Me? Afraid? OH yes. I'm always afraid of doing or saying or writing the wrong thing and offending people when that's the LAST thing I want to do.
Finally, an East Indian coworker told me to just go in there. Leave my shoes at the door, and walk in. "The priest will probably just say 'Hello', what are you afraid of? So I did, and the priest said more than that. He took me around and introduced me to the gods and goddesses he served and I was in awe. The statue of Ganesh was gorgeous, for one thing, and the eyes looked right into mine. As did the others. I think I'll publish my writings about that visit tomorrow, but here I just want to show you the process of a painting.
I found many images online of Ganesh, and decided one night to try to draw one with colored pencils.
I was quite happy with the whole thing, and surprised that I could draw a lotus flower at all, so I did my usual "environment", as Shiloh calls it. I chose a very few colors and made intuitive strokes of paint on a 16x20 canvas until I was happy with it.
I do so love purple and green and blue!
With great fear and trembling (about my skills or lack thereof) I did an outline of the main areas with a light yellow, using a wet paper towel to erase things that looked wonky until I was satisfied.
Then I began to fill in a few things
I didn't take enough pictures along the way, so the next picture is where I stopped.
I loved loved loved his skin color, and the folds in his trousers and his hands that held his symbols, and OH his eyes! I won't touch them. I won't solidify his ears either because I love that shell-like quality of the pink and white. I even like that effect on one of his right hands where I had intended to paint a symbol, a spiral or something. But I love the streakiness of it and I'm leaving it alone. I'm leaving the background alone too because I like the mood it puts me in.
But that lotus.....aargh. I dont' know how it went from "wow! I drew a lotus flower!" to "Is he sitting on a pile of frayed carpet remnants?" I want to attack that again, but I'm not sure how to fix it. He sat down deeper in the flower in my sketch, but I can't change his legs now.
ANY suggestions would be greatly appreciated.
I don't understand how things change so much when they go from sketch to paint. He looks more dignified in my sketch, and more plump and friendly in my painting. Maybe that's just what I needed when I painted him last year.
Plump and friendly.
Like me at the moment.
About yesterday's post - I guess I should be grateful I didn't get a huge religious discussion, eh? My point was not that people who believe in the standard form of G-d are eedjits. (by the way, spelling the word with the o missing is the Jewish way of not using G-d's name in vain.
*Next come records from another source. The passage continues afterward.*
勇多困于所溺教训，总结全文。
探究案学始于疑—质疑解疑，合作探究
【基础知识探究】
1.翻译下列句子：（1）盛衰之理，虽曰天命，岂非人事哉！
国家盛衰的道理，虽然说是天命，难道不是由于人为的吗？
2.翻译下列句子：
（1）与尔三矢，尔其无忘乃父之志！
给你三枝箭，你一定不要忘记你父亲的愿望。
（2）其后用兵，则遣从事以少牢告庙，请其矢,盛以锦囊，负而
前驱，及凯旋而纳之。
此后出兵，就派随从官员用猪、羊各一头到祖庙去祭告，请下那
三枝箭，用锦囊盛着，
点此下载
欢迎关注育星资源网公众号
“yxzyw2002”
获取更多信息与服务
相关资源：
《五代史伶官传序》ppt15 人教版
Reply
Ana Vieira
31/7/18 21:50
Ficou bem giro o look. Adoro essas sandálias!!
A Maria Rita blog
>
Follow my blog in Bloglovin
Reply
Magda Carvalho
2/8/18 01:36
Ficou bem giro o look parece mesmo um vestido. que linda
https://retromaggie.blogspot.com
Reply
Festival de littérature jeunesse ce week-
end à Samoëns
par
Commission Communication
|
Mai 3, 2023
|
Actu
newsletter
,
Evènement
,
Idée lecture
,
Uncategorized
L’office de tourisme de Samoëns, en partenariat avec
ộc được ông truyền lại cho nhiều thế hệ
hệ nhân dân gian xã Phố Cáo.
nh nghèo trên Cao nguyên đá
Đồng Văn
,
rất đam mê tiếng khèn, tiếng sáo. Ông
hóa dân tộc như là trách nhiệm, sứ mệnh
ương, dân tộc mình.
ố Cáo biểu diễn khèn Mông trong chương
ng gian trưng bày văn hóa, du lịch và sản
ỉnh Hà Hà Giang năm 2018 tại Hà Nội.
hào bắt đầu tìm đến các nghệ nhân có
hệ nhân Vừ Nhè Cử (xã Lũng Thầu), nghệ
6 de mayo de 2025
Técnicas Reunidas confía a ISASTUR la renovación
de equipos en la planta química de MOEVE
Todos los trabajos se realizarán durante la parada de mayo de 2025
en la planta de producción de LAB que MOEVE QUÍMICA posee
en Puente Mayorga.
A way of honoring the word, not erasing it)
My point was a meandering post about the workings of my mind that took me from being furious over things that don't affect me....to NOTICING the anger....to deciding to let it go this year. Anger and judgement both. Yom Kippur, and the approach of that long, foodless day full of soul inspiring music, always makes something come to the front of my mind that I need to work on to become a marginally better person.
I do prefer to hear the phrase "my higher power" than to hear an obviously Christian phrase in a supposedly secular program, but I'm working on "principles, not personalities". Even the supernatural personalities.
And as for "submission", too many of the people in programs I've attended, including me, have been in real danger from submitting to their situation. I firmly believe G-d, in whatever form, wants us to get out of danger, not submit to it.
Ganesh, by the way, is the god who people turn to to get rid of obstacles. Obstacles to whatever it is you're trying to have, and maybe obstacles like abusers. He sweeps his mighty trunk and you can be on your way to a better life!
Notice how much more dignified Ganesh can be. After taking this picture, I decided that my version of Ganesh needed to be far far away from the sculpted version.
I hung an image of Sarasvati that was given to me by a Tibetan instead.
MUCH better! And dang it all to heck, LOOK at that lotus she's sitting on. I need to sketch a few lotus flowers and see if someday I can give my Ganesh a better flower to sit on.
What kind of hippie flower child am I that I can't draw a lotus flower???